乱入者
何かくる。
死神はそう直感した。
だが、例え何人たりともこの私を止めることは叶わない。
相手が何だろうとも構いはしない、と。
その迫る何かが到達する前に、目の前に転がるこの男の首を絶とうとした。
しかし、それは死神の予想する速度を遥かに凌駕して瞬きの間に彼女の前に降臨し、その黄金の刃を受け止める。
ギィィィン……
目の前に現れたその男の存在に死神は戦慄した。
「ま…さか……!?」
同時に巻き起こる旋風。
男の連れてきた暴風が死神のフードを吹き飛ばす。
フードの闇の向こうから現れたのは金の髪と雪のように白く美しい肌。
そして何より特徴的なのは人のそれとは違う長く伸びた耳。
「へっ。やっぱりお前だったなシェリー」
男が握るのは一本の刀。
互いの刃で鍔迫り合いとなりながら、互いの顔を確認しあう。
同時に死神の心の奥底から沸々と怒りが込み上げてくる。
「何故……何故今更お前がここに来たんだ!!」
そして、その感情をそのままに死神は言葉をぶつけた。
死を覚悟したソウルが目を開く。
「ん…な……!?」
言葉にならない驚きの声を上げる。
何で……何であんたがここにいるんだ!?
「何とでも言え。ここで全てを終わらせるぞ、シェリー」
そこにはソウルの剣の師匠、シナツの姿があった。
ーーーーーーー
まさか、今まさに襲われているのがソウルだったとは。全く、運命の悪戯とは恐ろしいものだと、シナツはため息をつく。
ギィン!
死神は刀を振り抜くとそのまま下がって距離をとった。
「……ぐ…ぁ」
ソウルは死にかけの芋虫のように身体を捩って目の前のシナツに声をかけようとする。
しかし、絞り出すような空気は声にならずにヒューヒューと小刻みな風音を出すだけだった。
「久しぶりだな、ソウル」
シナツはチラリとソウルを見てそう告げる。
「随分とまぁ無様な姿になってんじゃねぇか。これじゃあ剣を教えた俺の名前にキズがつくってもんだぜ」
おい。

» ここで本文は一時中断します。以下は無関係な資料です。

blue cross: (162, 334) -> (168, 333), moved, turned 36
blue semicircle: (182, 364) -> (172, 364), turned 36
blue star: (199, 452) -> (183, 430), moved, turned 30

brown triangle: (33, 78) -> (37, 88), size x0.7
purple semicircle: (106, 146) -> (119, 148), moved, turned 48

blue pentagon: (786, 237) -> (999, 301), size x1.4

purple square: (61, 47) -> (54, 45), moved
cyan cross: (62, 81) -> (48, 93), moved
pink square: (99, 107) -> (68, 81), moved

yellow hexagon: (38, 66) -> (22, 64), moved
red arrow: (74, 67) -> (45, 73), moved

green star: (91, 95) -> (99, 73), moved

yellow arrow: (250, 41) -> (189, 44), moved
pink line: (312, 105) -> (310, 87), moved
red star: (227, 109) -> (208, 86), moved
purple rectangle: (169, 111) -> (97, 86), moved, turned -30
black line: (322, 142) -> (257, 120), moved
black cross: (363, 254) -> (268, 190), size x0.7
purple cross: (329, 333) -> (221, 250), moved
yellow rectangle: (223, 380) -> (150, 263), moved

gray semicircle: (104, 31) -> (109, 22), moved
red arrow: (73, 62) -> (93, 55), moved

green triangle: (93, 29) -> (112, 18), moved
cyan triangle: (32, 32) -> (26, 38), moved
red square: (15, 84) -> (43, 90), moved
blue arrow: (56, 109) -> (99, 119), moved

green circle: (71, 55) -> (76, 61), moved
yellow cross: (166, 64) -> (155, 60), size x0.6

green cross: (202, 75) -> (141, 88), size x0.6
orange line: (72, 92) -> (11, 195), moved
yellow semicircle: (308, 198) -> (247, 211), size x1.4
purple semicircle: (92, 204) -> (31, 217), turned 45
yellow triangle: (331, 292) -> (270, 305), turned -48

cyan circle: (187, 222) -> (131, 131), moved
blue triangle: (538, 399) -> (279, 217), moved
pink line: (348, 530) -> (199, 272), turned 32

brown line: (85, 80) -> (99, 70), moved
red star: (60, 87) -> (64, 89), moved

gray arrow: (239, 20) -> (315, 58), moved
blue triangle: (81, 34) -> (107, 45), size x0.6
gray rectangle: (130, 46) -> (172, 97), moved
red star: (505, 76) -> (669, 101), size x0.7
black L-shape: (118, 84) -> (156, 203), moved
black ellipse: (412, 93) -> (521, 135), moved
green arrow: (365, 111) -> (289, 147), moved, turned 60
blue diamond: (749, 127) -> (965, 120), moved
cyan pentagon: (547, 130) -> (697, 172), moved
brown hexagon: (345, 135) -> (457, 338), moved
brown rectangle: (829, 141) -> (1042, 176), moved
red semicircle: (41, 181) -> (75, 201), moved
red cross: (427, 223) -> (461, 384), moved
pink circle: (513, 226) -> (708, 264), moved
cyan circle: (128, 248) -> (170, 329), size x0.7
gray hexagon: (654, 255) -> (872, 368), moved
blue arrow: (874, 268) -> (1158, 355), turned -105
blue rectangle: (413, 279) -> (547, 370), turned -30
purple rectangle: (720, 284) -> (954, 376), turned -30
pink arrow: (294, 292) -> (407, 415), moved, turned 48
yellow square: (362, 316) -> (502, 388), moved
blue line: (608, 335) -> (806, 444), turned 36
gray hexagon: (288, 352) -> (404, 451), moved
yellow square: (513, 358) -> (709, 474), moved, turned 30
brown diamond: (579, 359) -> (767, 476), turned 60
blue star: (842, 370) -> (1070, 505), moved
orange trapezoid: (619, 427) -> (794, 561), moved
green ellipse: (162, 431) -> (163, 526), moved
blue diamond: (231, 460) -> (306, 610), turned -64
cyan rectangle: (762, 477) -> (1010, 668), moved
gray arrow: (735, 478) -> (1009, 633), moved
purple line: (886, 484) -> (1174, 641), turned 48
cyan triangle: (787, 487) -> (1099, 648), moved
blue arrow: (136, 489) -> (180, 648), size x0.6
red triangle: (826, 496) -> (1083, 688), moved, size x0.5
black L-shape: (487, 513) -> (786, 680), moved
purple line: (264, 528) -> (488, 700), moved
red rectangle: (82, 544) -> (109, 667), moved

あんた死にかけの弟子にそんなことしか言えねぇのか。
と、元気なソウルなら突っ込んでいるところだが、今のソウルにそんな余裕なんてない。
ただただ荒い呼吸を返すことしかできなかった。
「……あいつは俺がケリをつける。だからソウル、お前はそこの嬢ちゃん達に連れてってもらえ」
そう言ってシナツはソウルの後方へと目を向ける。
「ソウルさん!」
「……ソウル!?」
意識が薄れていくソウルの耳に、2つの少女の声が響く。
だが、腑に落ちない。
傷のせいもあるが、謎が謎を呼んでソウルの頭は真っ白だ。
何で、シナツがここにいる?そしてまるで知り合いかのように言葉を交わしているんだ?
そして、何でシーナとオリビアがここに……?
「あの嬢ちゃんがいるならお前も大丈夫だろ。色々聞きてぇことはあると思うがな。全部終わったら話してやる。だから今は大人しくぶっ倒れてな」
そんなソウルの心を察してか、シナツはそう告げると死神の方へと向き直る。
その言葉を最後にソウルは意識を失った。